Kölner Haie – Augsburger Panther am 26.11.:
Am 26. November fuhren wir, ein Teil der Jugend des SCRS, zum Spiel der Kölner Haie gegen die Augsburger Panther in die Kölnarena. Wir nahmen um kurz vor 18 Uhr die S-Bahn, die zum Glück noch nicht mit KEC – Fans verstopft war. Nach ca. 40 min kamen wir in Köln Deutz an und schlossen und direkt der kleinen Völkerwanderung zur Arena an. Da wir recht früh waren hatten wir noch Zeit bis zum Spielbeginn. In der Zeit machten wir es uns auf unseren Plätzen in der Fankurve gemütlich. Nach dem typischen Einzug durch den aufgeblasenen Hai und der Vorstellung der einzelnen Spieler kamen die Gegner durch einen Seiteneingang. Um 19:30 Uhr ging es los. Bis auf Julia war noch keiner von uns auf einem Haiespiel gewesen und reagierten dementsprechend begeistert, vor allem Eva ;) Es befanden sich insgesamt über 11.000 Fans in der Kölnarena, die fast alles die Haie anfeuerten. Wir waren fleißig mit der Partie und sangen lautstark mit und hatten auch dementsprechend Spaß.

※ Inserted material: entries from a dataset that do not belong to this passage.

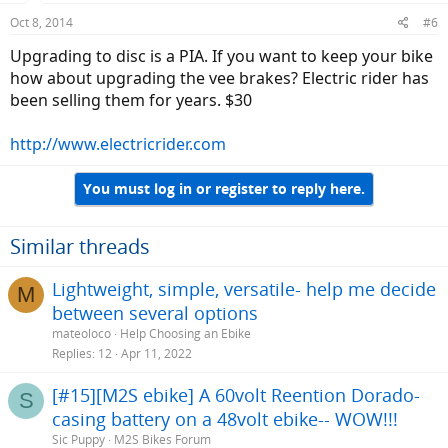
Oct 8, 2014
#6
Upgrading to disc is a PIA. If you want to keep your bike
how about upgrading the vee brakes? Electric rider has
been selling them for years. $30
http://www.electricrider.com
You must log in or register to reply here.
Similar threads
Lightweight, simple, versatile- help me decide
M
between several options
mateoloco
Help Choosing an Ebike
Replies
12
Apr 11, 2022
[#15][M2S ebike] A 60volt Reention Dorado-
S
casing battery on a 48volt ebike-- WOW!!!
Sic Puppy
M2S Bikes Forum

Leider lagen die Panther schon nach dem 1. Drittel in Führung und auch in dem nächsten Drittel war das nicht anders. Am Ende lagen die Haie 0:3 im Rückstand. Ein Tor der Haie gab es zwischenzeitlich, wo die Menge dann auch völlig aus dem Häuschen war und erst recht, als das Tor für ungültig erklärt wurde. Auch haben sich die Teams dieses mal nicht geprügelt, was sonst nicht selten ist. Aber trotzdem gut gelaunt, machten wir und hinterher wieder auf den Weg zum Bahnhof, wo wir dann die S-Bahn zurück nach Siegburg/Hennef nahmen. Im Gegensatz zur Hinfahrt war es im Zug brechend voll.
Autor: Julia Wick
Videonacht am 19.11.:
Am 19. November traf sich die Jugend um in einem Internet-Café zu übernachten und viele, viele Videos zu gucken.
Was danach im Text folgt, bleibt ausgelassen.